World and Nation

Vote on GOP plan for Medicare could shape 2012 races

WASHINGTON — Just four months into their new majority, House Republicans face a potentially defining Medicare vote this week that is sure to become a centerpiece of Democratic efforts to recapture the House in 2012 and spill into the presidential and Senate campaigns as well.

Republicans acknowledge that the vote is risky, and party strategists have warned House leaders about the dangers, aides said. But Republicans are calculating that the political ground has shifted, making the public — concerned about the mounting national debt — receptive to proposals to rein in costs by reshaping the program.

Newt Gingrich, a former House speaker exploring a bid for the Republican presidential nomination, said proposing a major overhaul of entitlement programs was not as politically fraught as it might have been a decade ago. But he said Republicans must be vigilant in defending their actions and mindful that Democrats were poised to attack.

“I think it is a dangerous political exercise,” Gingrich said in an interview Monday. “This is not something that Republicans can afford to handle lightly.”

Democrats are preparing to try to brand Republicans as proponents of dismantling the Medicare system if they vote for the party’s budget, which advocates converting the program from one where the government is the insurer into one where the government subsidizes retirees in private insurance plans.

Republicans say that without such changes, Medicare will not be financially sustainable in the long run as the population ages and medical costs continue to rise.

The House is scheduled to vote on the Republican budget, developed by Rep.
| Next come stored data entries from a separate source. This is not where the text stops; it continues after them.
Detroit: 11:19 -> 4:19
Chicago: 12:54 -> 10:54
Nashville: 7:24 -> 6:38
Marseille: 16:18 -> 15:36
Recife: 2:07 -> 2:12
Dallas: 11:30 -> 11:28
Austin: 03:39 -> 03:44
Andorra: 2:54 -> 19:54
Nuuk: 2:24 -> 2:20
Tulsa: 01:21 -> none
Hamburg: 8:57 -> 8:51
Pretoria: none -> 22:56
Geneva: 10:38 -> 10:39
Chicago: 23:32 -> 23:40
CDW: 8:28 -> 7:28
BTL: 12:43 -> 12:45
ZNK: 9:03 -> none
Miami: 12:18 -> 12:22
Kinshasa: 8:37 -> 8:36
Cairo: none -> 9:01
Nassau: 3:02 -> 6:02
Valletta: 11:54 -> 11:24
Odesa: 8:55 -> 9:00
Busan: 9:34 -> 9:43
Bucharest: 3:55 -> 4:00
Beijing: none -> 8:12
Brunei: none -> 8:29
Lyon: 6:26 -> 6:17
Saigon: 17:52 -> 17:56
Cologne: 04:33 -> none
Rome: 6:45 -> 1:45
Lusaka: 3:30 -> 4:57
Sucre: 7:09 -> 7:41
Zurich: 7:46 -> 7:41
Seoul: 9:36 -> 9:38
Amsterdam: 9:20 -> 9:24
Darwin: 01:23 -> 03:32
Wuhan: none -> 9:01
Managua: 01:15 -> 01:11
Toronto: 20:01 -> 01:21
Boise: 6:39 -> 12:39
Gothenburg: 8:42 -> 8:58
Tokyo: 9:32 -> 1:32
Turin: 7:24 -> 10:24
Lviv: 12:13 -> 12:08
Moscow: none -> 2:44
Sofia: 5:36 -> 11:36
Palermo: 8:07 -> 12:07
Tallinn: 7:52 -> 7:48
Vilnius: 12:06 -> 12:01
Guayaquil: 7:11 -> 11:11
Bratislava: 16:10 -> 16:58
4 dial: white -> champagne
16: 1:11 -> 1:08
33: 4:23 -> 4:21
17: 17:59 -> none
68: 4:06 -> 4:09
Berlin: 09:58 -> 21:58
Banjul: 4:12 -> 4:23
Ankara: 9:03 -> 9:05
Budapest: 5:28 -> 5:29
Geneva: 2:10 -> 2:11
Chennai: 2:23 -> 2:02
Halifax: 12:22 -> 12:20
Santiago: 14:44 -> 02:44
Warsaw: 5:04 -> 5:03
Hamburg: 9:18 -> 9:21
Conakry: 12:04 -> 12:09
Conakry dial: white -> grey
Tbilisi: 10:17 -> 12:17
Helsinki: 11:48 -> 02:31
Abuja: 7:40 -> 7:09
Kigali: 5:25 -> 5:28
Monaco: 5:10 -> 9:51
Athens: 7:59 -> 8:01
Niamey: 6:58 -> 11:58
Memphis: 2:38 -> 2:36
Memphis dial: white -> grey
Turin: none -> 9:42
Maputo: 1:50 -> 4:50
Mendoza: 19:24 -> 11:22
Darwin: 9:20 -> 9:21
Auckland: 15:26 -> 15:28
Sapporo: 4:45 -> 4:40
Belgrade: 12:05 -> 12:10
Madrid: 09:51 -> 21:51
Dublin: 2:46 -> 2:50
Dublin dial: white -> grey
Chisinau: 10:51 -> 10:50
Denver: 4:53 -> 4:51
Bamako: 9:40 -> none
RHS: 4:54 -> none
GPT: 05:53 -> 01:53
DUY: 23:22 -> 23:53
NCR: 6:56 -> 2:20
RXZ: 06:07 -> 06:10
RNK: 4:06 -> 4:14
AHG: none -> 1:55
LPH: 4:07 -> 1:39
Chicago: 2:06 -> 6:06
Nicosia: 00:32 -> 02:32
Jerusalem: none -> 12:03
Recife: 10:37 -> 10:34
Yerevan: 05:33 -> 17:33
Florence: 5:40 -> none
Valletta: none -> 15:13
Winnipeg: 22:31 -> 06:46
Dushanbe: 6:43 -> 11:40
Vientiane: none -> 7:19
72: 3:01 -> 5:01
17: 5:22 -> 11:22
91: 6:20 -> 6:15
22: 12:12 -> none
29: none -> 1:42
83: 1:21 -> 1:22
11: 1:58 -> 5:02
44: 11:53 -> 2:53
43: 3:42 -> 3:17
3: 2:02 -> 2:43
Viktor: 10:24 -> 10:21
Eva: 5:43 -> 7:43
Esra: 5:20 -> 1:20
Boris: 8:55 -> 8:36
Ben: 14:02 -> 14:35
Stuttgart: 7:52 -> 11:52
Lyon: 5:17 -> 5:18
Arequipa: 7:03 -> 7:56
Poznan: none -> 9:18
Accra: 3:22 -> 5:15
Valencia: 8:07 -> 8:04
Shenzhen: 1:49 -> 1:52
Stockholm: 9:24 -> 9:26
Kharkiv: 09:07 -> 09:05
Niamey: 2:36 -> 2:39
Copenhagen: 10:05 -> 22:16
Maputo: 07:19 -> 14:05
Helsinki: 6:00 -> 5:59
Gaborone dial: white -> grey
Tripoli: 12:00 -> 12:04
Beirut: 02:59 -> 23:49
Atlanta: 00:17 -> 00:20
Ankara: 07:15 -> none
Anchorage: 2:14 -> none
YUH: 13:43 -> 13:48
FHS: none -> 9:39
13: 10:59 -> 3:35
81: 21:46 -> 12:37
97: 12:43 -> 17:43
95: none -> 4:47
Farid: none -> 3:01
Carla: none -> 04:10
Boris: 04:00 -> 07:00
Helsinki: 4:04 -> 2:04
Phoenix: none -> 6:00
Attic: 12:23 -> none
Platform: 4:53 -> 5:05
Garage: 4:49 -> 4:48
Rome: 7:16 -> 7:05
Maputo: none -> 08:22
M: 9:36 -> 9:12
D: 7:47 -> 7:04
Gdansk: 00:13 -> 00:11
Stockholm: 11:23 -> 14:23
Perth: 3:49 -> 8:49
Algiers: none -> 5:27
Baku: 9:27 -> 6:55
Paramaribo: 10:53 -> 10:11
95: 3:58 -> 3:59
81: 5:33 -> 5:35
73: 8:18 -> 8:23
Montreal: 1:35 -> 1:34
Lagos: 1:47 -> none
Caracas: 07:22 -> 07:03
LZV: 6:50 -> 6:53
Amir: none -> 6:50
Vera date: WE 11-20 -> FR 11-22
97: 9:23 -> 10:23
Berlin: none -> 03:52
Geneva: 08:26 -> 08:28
Paul D. Ryan, R-Wis., the chairman of the Budget Committee, by the end of the week.

Rep. Steve Israel, the New York Democrat leading his party’s House campaign operation, called the budget vote “the moment of truth” for House Republicans in 14 Democratic-leaning districts that backed John Kerry for president in 2004 and 61 that went for Barack Obama in 2008.

“We are going to use the budget to prove to Americans that every time Republicans choose to protect oil company profits while privatizing Medicare for seniors, seniors will chose Democrats,” Israel said.

He and other party strategists say they believe the Republican stance on Medicare could be particularly persuasive against incumbents in states like Florida, Illinois, Michigan, New York, Ohio, and Pennsylvania.